Sergei Morosov nodded in agreement. “All designed to undermine the West from within.”

“I thought the SVR and GRU were already doing a fine job of that.”

“They are,” said Morosov. “But the Haydn Group provides an additional layer of plausible deniability because it’s a private business operating outside Russia. It’s quite small, about twenty employees. They’re all former intelligence officers, the best of the best, and very well paid.”

“How much operational latitude does Arkady have?”

“For all intents and purposes, he’s the director of an elite intelligence service. But he gets Volodya’s approval for the big stuff.”
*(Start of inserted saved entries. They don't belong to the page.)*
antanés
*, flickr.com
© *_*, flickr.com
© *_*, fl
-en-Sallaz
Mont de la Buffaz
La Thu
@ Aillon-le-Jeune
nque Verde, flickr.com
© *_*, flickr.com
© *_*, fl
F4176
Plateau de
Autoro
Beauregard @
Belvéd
“Like killing Viktor Orlov?”

“Sure.”

“And the run-of-the-mill stuff?”

Much of it, said Morosov, involved covertly funneling money to political and social movements that were either pro-Kremlin or anti-establishment, especially those movements on the far right that were opposed to immigration and the economic integration of Europe. The Haydn Group had also created a chain of phantom think tanks and online public policy journals that presented the Kremlin’s point of view in a favorable light and questioned the effectiveness of Western democracy and liberalism.

But the unit’s most effective financial tool, said Morosov, was the promise of Russian riches. Politicians, lawyers, bankers, businessmen, even senior intelligence officers: all were targeted for corruption with Russian money. Most accepted it without reservation. And once they had taken the initial bait—the contribution, the bribe, the no-lose business opportunity—there was no wriggling off the hook. They were wholly owned assets of Kremlin Inc.
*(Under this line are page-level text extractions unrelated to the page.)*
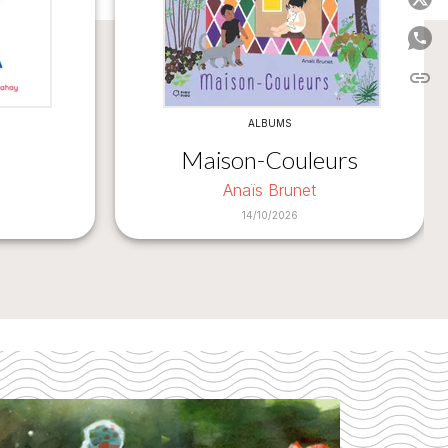
P
link
C
ALBUMS
Maison-Couleurs
Anaïs Brunet
14/10/2026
“Have you ever wondered why so many members of the British and French aristocracy are suddenly pro-Russian? It’s because Arkady is buying them off one lord, duke, earl, viscount, and marquis at a time. Money is Russia’s greatest weapon, Allon. A nuclear bomb can only be dropped once. But money can be wielded every day with no fallout and no threat of mutually assured destruction. Russian money is rotting the institutional integrity of the West from within. And Arkady Akimov is the one writing the checks.”

“You seem to have a rather firm grasp of the Haydn Group’s activities, Sergei.”
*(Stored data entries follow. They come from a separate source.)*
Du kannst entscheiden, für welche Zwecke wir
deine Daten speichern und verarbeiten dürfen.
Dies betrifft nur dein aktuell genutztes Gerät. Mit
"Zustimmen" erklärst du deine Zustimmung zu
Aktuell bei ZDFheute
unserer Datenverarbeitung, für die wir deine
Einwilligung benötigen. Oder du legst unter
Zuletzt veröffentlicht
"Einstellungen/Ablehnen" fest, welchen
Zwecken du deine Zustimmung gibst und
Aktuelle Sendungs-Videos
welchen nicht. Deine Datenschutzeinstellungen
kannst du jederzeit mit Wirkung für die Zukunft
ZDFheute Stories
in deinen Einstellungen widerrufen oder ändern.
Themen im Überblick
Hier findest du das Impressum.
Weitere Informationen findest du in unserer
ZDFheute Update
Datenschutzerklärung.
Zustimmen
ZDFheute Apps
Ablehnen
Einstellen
“Arkady and I were comrades from the bad old days in Berlin. He’s also quite rich, not to mention a close friend of the boss of bosses. I made a point of staying on his good side.”

“When was the last time you saw him?”

“A couple of months before you abducted me. We met at NevaNeft headquarters in Geneva. Arkady owns the building on the western side of the Place du Port. His office is on the top floor.”

“And the Haydn Group?”

“They’re one floor down, the sixth. Everything is state of the art. Biometric locks, soundproof glass, secure phones. And computers,” said Morosov. “Lots and lots of computers.”

“What are they using them for?”

“What do you think?”

“I think the Haydn Group is running a troll factory in the middle of Geneva.”

“A very good one,” said Morosov.

“Do you think Arkady is trying to influence the outcome of the American election?”

“I’ve been out of circulation for some time, Allon.”

“And if you were to hazard a guess?”

“Needless to say, the Kremlin would like the incumbent to remain in office. Therefore, it stands to reason that Arkady and the Haydn Group are putting their thumb on the scale. But they’re far more interested in helping the Americans destroy themselves. They spend most of their time sowing discord and rancor on social media and other Internet forums, including message boards used by racists and other extremists. Arkady told me that one of his operatives had managed to inspire several acts of political violence.”

“How?”

“By anonymously whispering into the ear of someone who’s on the edge. Have you been watching the news from America lately? They’re not so hard to find.”

Morosov drained another glass of vodka with a snap of his wrist.

“If you keep drinking that stuff, your liver is going to turn to concrete.”

“It’s not as if I have much else to do.”

Gabriel took up the dossier and rose. “Is there anything else you forgot to tell me, Sergei?”

“Just one thing.”

“I’m listening.”

“If Arkady can get to Viktor Orlov, he can get to you, too.”